WHAT IS NEEDED: For this exercise, return only the lines in the records below from the one holding "урегулировании внутренних дел, было отдано" through the one holding "Естественная текстура дерева добавляет", including both, exactly as they appear and without pictures.

INPUT DATA:
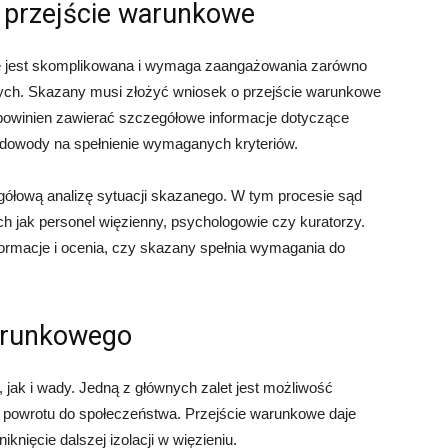
o przejście warunkowe
we jest skomplikowana i wymaga zaangażowania zarówno
ych. Skazany musi złożyć wniosek o przejście warunkowe
 powinien zawierać szczegółowe informacje dotyczące
 dowody na spełnienie wymaganych kryteriów.
ółową analizę sytuacji skazanego. W tym procesie sąd
ch jak personel więzienny, psychologowie czy kuratorzy.
formacje i ocenia, czy skazany spełnia wymagania do
warunkowego
jak i wady. Jedną z głównych zalet jest możliwość
do powrotu do społeczeństwa. Przejście warunkowe daje
nięcie dalszej izolacji w więzieniu.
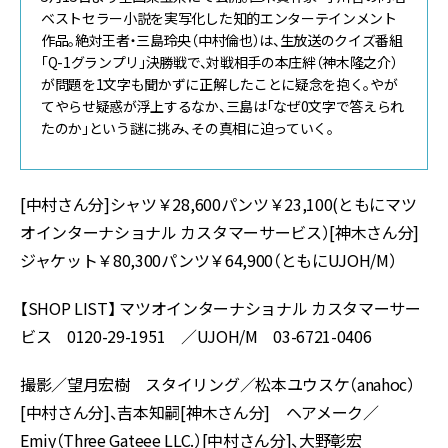
ベストセラー小説を実写化した知的エンターテインメント
作品。絶対王者・三島玲央（中村倫也）は、生放送のクイズ番組
「Q-1グランプリ」決勝戦で、対戦相手の本庄絆（神木隆之介）
が問題を1文字も聞かずに正解したことに疑念を抱く。やが
てやらせ疑惑が浮上するなか、三島は「なぜ0文字で答えられ
たのか」という謎に挑み、その真相に迫っていく。
[中村さん分]シャツ￥28,600パンツ￥23,100(ともにマツ
オインターナショナル カスタマーサービス）[神木さん分]
ジャケット￥80,300パンツ￥64,900（ともにUJOH/M）
【SHOP LIST】 マツオインターナショナル カスタマーサー
ビス 0120-29-1951 ／UJOH/M 03-6721-0406
撮影／望月宏樹 スタイリング／松本ユウスケ（anahoc）
[中村さん分]、吉本知嗣[神木さん分] ヘアメーク／
Emiy（Three Gateee LLC.）[中村さん分]、大野彰宏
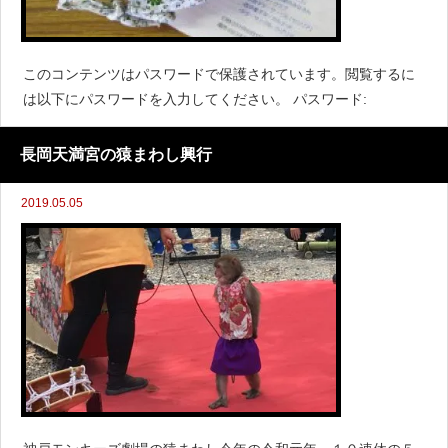
このコンテンツはパスワードで保護されています。閲覧するに
は以下にパスワードを入力してください。 パスワード:
長岡天満宮の猿まわし興行
2019.05.05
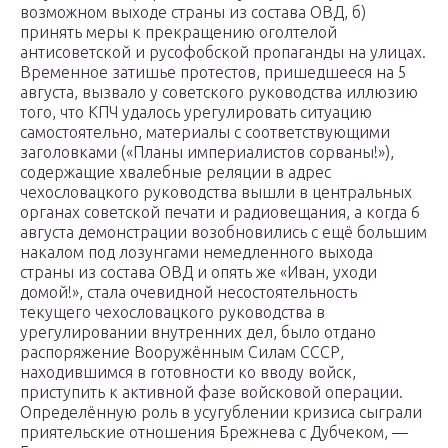
возможном выходе страны из состава ОВД, б)
принять меры к прекращению оголтелой
антисоветской и русофобской пропаганды на улицах.
Временное затишье протестов, пришедшееся на 5
августа, вызвало у советского руководства иллюзию
того, что КПЧ удалось урегулировать ситуацию
самостоятельно, материалы с соответствующими
заголовками («Планы империалистов сорваны!»),
содержащие хвалебные реляции в адрес
чехословацкого руководства вышли в центральных
органах советской печати и радиовещания, а когда 6
августа демонстрации возобновились с ещё большим
накалом под лозунгами немедленного выхода
страны из состава ОВД и опять же «Иван, уходи
домой!», стала очевидной несостоятельность
текущего чехословацкого руководства в
урегулировании внутренних дел, было отдано
распоряжение Вооружённым Силам СССР,
находившимся в готовности ко вводу войск,
приступить к активной фазе войсковой операции.
Определённую роль в усугублении кризиса сыграли
приятельские отношения Брежнева с Дубчеком, —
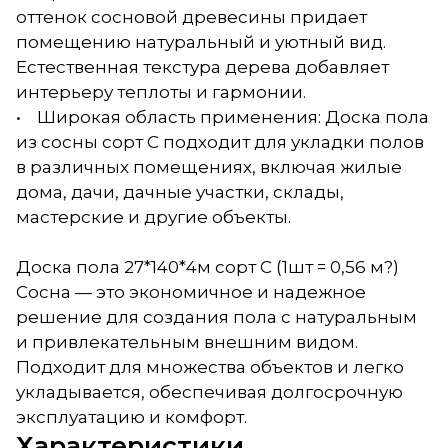
оттенок сосновой древесины придает
помещению натуральный и уютный вид.
Естественная текстура дерева добавляет
интерьеру теплоты и гармонии.
• Широкая область применения: Доска пола
из сосны сорт С подходит для укладки полов
в различных помещениях, включая жилые
дома, дачи, дачные участки, склады,
мастерские и другие объекты.
Доска пола 27*140*4м сорт С (1шт = 0,56 м?)
Сосна — это экономичное и надежное
решение для создания пола с натуральным
и привлекательным внешним видом.
Подходит для множества объектов и легко
укладывается, обеспечивая долгосрочную
эксплуатацию и комфорт.
Характеристики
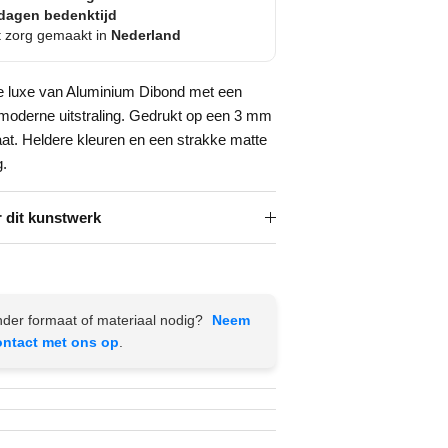
dagen bedenktijd
 zorg gemaakt in
Nederland
e luxe van Aluminium Dibond met een
 moderne uitstraling. Gedrukt op een 3 mm
aat. Heldere kleuren en een strakke matte
g.
 dit kunstwerk
der formaat of materiaal nodig?
Neem
ontact met ons op
.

SOLUTION BELOW:
урегулировании внутренних дел, было отдано
распоряжение Вооружённым Силам СССР,
находившимся в готовности ко вводу войск,
приступить к активной фазе войсковой операции.
Определённую роль в усугублении кризиса сыграли
приятельские отношения Брежнева с Дубчеком, —
оттенок сосновой древесины придает
помещению натуральный и уютный вид.
Естественная текстура дерева добавляет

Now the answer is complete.